Credit: Reuters/Baz Ratner
BEIT EL, West Bank |
Tue Jun 26, 2012 11:45am EDT
BEIT EL, West Bank (Reuters) - Settlers on Tuesday began moving out of apartment blocs that Israel's Supreme Court ruled had been built illegally on Palestinian-owned land, after reaching an agreement with the government to go quietly.
A promise by Prime Minister Benjamin Netanyahu's government to build 851 new homes for settlers in the occupied West Bank, including 300 near the unauthorized enclave where the evictions were taking place, smoothed the way to the deal last week.
Sixteen of the 30 families in the contested Ulpana neighborhood of the Beit El settlement were due to leave their homes on Tuesday, and the rest by the end of the week.
The court had ruled that five Ulpana apartment blocs must be torn down by July 1, landing Netanyahu, whose core constituency is pro-settlement, in a political and legal minefield.
Netanyahu had proposed a plan that would avoid demolishing the homes, by instead cutting through their foundations and moving them to another part of the settlement where no land ownership claim was pending in court.
Hours after the evacuation began on Tuesday, the government petitioned the Supreme Court for more time, asking to move the soon-to-be-empty buildings off the land by November 15, a Justice Ministry spokesman said.
Israel is already hard-put to defend settlement activity in the face of world opinion. Palestinians, who seek statehood in the West Bank and Gaza Strip, fear the enclaves built on land Israel captured in a 1967 war will deny them a viable country.
Some 311,000 Israeli settlers and 2.5 million Palestinians live in the West Bank. The United Nations deems all settlements in the West Bank to be illegal. Israel disputes this and has sanctioned 120 settlements, most of them built on land that had no registered owner when it was seized in 1967.

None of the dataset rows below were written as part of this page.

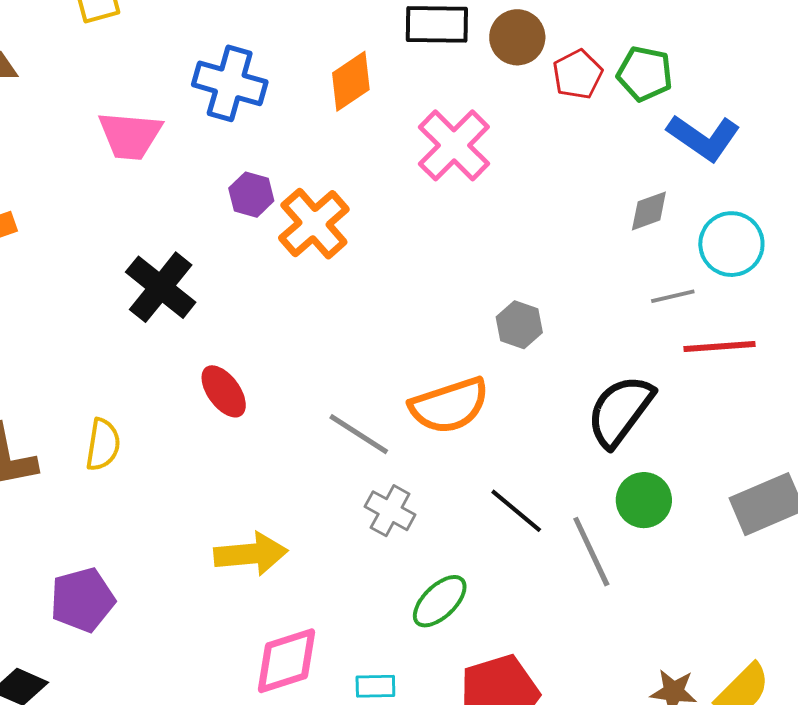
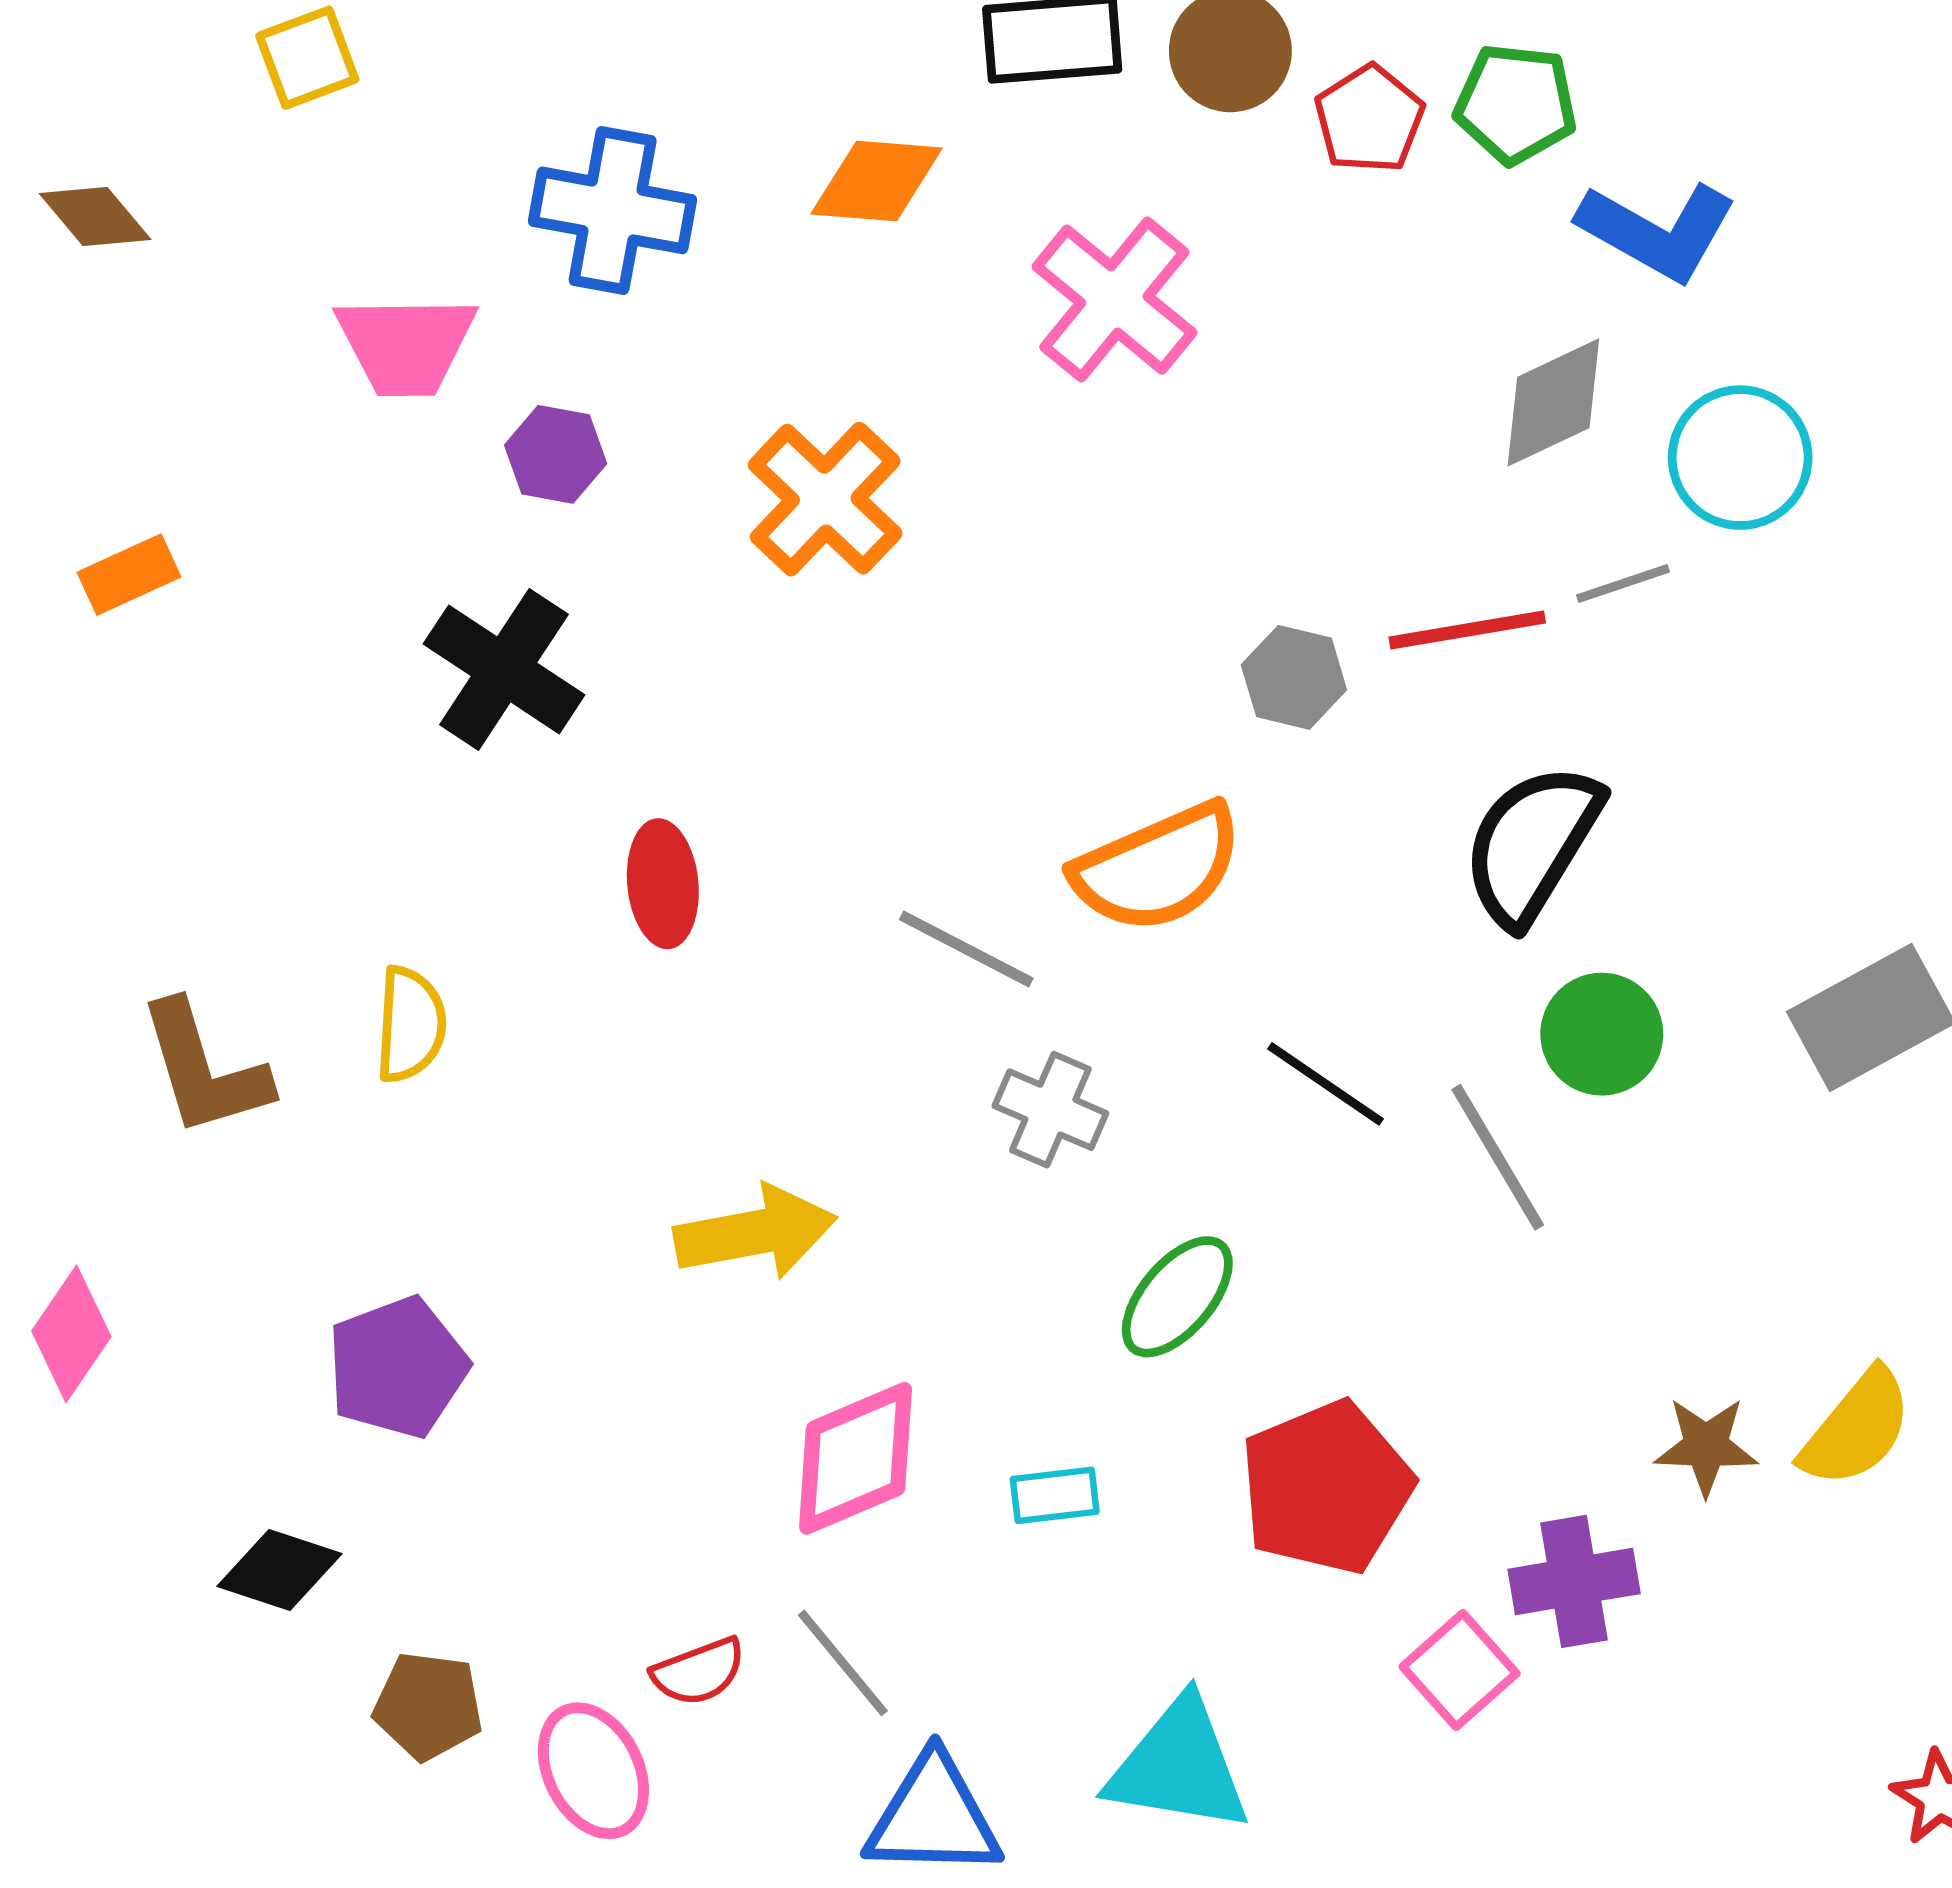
orange diamond: (351, 81) -> (877, 181), turned 44
purple hexagon: (251, 195) -> (556, 454), moved
gray diamond: (649, 211) -> (1553, 402), size x1.4
red line: (719, 347) -> (1467, 630), moved
red ellipse: (224, 391) -> (663, 884), turned 36

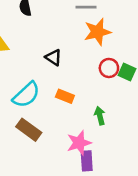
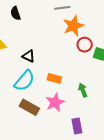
black triangle: (53, 57) -> (29, 56), moved
red circle: (109, 68) -> (85, 45), moved
pink star: (79, 143) -> (55, 102), moved

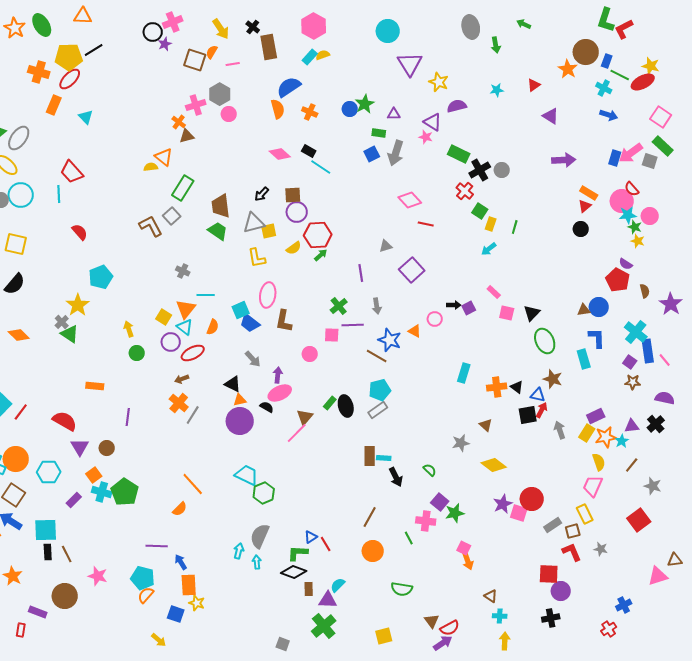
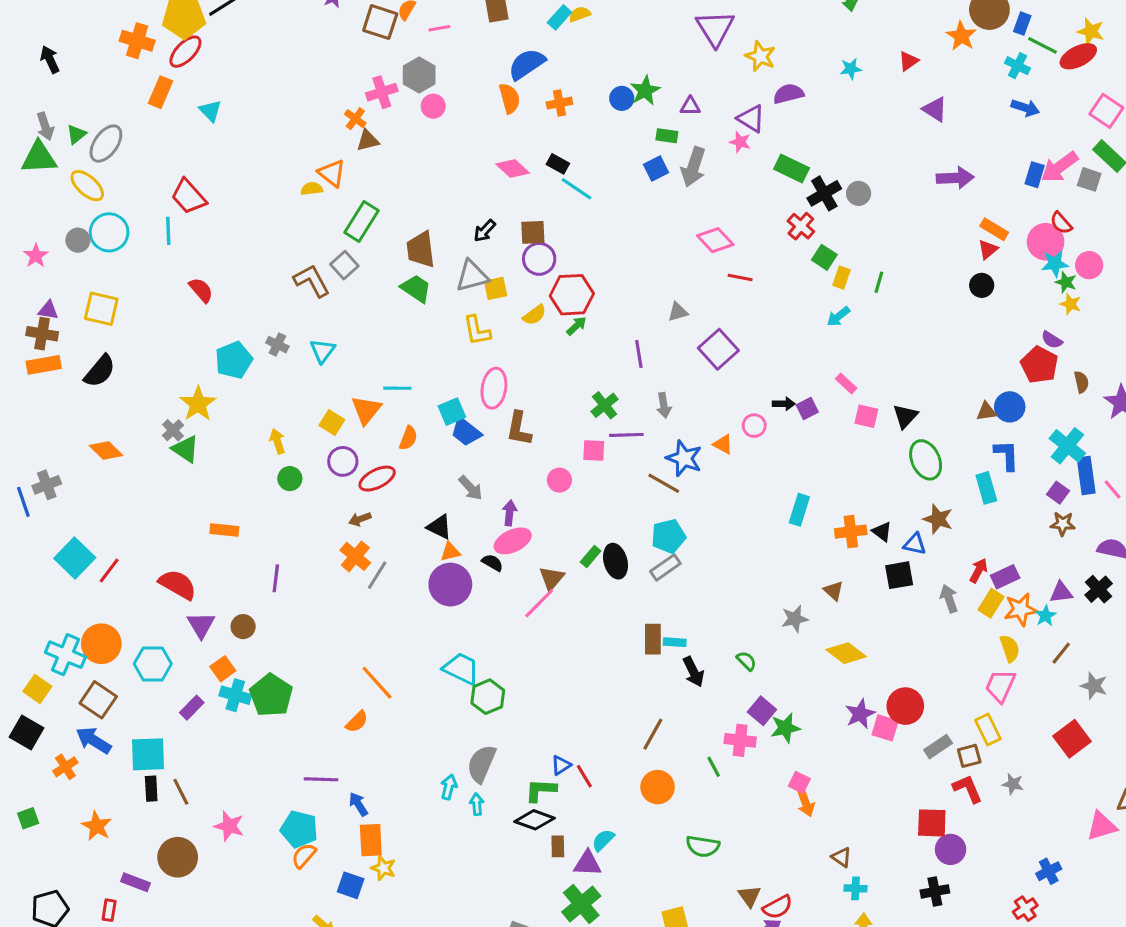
orange cross: (310, 112) -> (559, 103), turned -35
gray cross: (183, 271) -> (277, 345), moved
cyan triangle: (185, 327) -> (323, 351), moved, turned 30
red arrow: (542, 410) -> (979, 571), moved

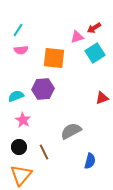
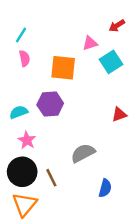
red arrow: (94, 28) -> (117, 26), moved
pink semicircle: (21, 50) -> (24, 58), turned -96
black circle: (19, 147) -> (22, 172), size x1.6

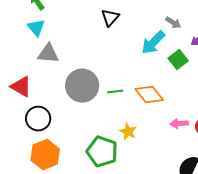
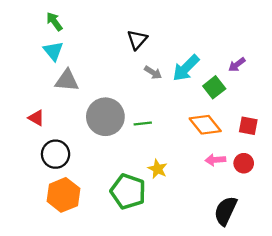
gray arrow: (173, 23) -> (153, 73), moved
red triangle: (21, 87) -> (36, 118), size x0.7
orange diamond: (149, 95) -> (205, 125), moved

Settlers, some wearing shirts with the slogan "Ulpana neighborhood, we will return" watched glumly as removal men hauled boxes out of their homes to take to their temporary housing in a nearby military camp.
"We are happy about the addition of a new residential neighborhood in Beit El, which is three times the size of the neighborhood here," said Baruch Gordon, an Ulpana settler.
"On the other hand, we are very, very deeply saddened at what in our eyes is a tremendous injustice - the decision of the Supreme Court."
Palestinians have made a freeze on Israeli settlement construction in the West Bank and Arab East Jerusalem a condition for returning to peace talks, which broke down over the issue in 2010.
Israel, which cites biblical and historical links to the areas, says the issue of settlements should be decided through negotiations, and that the Palestinians should resume talks without preconditions.